No. 85 | Gone but Not Forgotten

Ever-Evolving Finney Building

The Finney Building interior was reworked, repaired, repainted, and repurposed more than any other building on campus.

In 1936, board members and administrators began planning for a new building to serve as a dormitory, infirmary, and boiler room. The project was to be supported with funds from the Works Progress Association (WPA), and construction began in 1937. Along the way, changes were made to the original plan; when the new building opened in 1938, Middle School classrooms and faculty apartments filled the space. In November 1942, the new building was officially named for John Miller Turpin Finney, a world-renowned surgeon who served on McDonogh’s Board of Trustees for 41 years, 21 of which he was President.  

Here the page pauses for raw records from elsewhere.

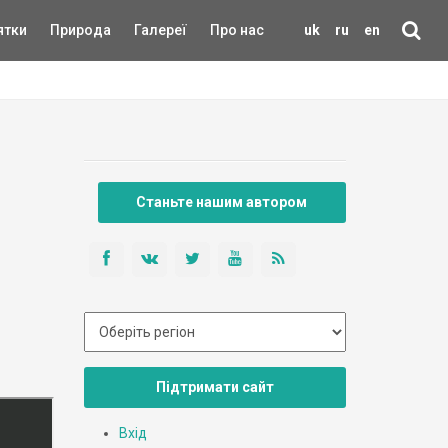
ятки
Природа
Галереї
Про нас
uk
ru
en
Станьте нашим автором
Підтримати сайт
Вхід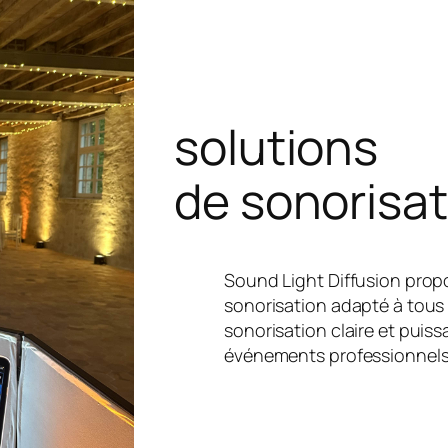
solutions
de sonorisat
Sound Light Diffusion propo
sonorisation adapté à tous
sonorisation claire et puis
événements professionnels 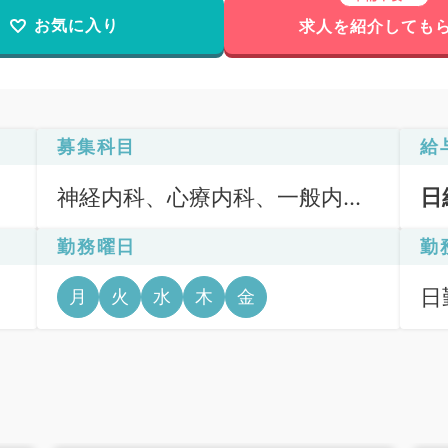
お気に入り
求人を紹介しても
募集科目
給
神経内科、心療内科、一般内
日
科、循環器内科、呼吸器内科、
勤務曜日
勤
消化器内科、内分泌・代謝内
科、腎臓内科、老年内科、総合
日
月
火
水
木
金
診療科、膠原病科
、
6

During its lifetime, the Finney Building interior was reworked, repaired, repainted, and repurposed more than any other building on campus. English teacher Jon Aaron ‘72, who taught in Finney for 44 years, was quoted in a 2020 McDonogh Magazine story (page 36) saying, “The program and pedagogy of the Middle School evolved, but the basic footprint of Finney did not. We pushed the skin of that building so far out that it nearly burst. In a way, it actually did because by 2019, middle schoolers were attending classes in Finney, Naylor, Keelty, Allan, and Lyle. For as long as it possibly could, Finney Building bent to the will of a school that was continually changing, never static.”

Finney Building was demolished in the fall of 2019 to make way for the Marlene and Stewart Greenebaum Middle School Building. In order to continue to honor Dr. Finney’s contributions to the School, the Senior Quad was refurbished and renamed the Finney Senior Quad.